Okay. But there is a little bit of unpredictability about China and the lockdown and what they deem allowable. And so how do you guys just -- how do you get comfortable with that? Is a virtual inspection possible at all?

Well, we know that in the past 2 years with other sponsors, we know that paper-based inspections for BLAs have been conducted. In fact, we know there are some examples of Asian-based CDMOs who have supported paper-based inspections that led to an approved product. So that is possible. The FDA can do that. Again, we also know that during COVID in November, that Wuxi hosted that hybrid inspection, which was the Shanghai team. Of course, right now, the situation in Shanghai has been relatively significantly locked down. We're all following the same news that you guys do. But we know that 4 weeks ago, we had a mock inspector, who is based in Shanghai, who we hired to effectively do a mock inspection on the facility and Wuxi was able to have her in. She came from Shanghai. So very recently, it was possible for people to move from Shanghai to Wuxi to do that. So our hope is that, again, 1 of those 3 scenarios over the next period of time now that we have more time, we'll be able to have.

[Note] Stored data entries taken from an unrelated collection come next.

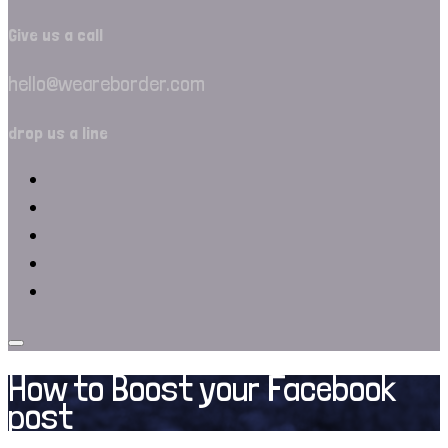
Give us a call
hello@weareborder.com
drop us a line
How to Boost your Facebook
post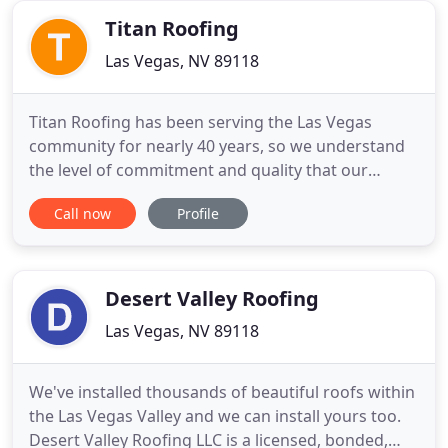
your roof repair
Titan Roofing
Las Vegas, NV 89118
Titan Roofing has been serving the Las Vegas
community for nearly 40 years, so we understand
the level of commitment and quality that our
clients expect. Our continuing goal is to keep
Call now
Profile
meeting that expectation by providing quality
materials, precise craftsmanship and responsive
customer service. We have the experience to get
the job done quickly, efficiently
Desert Valley Roofing
Las Vegas, NV 89118
We've installed thousands of beautiful roofs within
the Las Vegas Valley and we can install yours too.
Desert Valley Roofing LLC is a licensed, bonded,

Okay. So now, I guess, let's talk about the competitive landscape for Pompe for a couple of minutes. Sanofi basically owns that market and has owned it for some time. So people who talk about the opportunity that Amicus would have if you get approval, to me, it kind of -- it's a 2-pronged question. Number one, what is your label going to look like? So would you get a full label or could it be limited to, let's say, patient switch? And then secondly, how -- I guess, how entrenched do you think Sanofi is with the doctors who would be prescribing these therapies? And where do you think the opportunity would be for Amicus to penetrate. So if we can talk about those things.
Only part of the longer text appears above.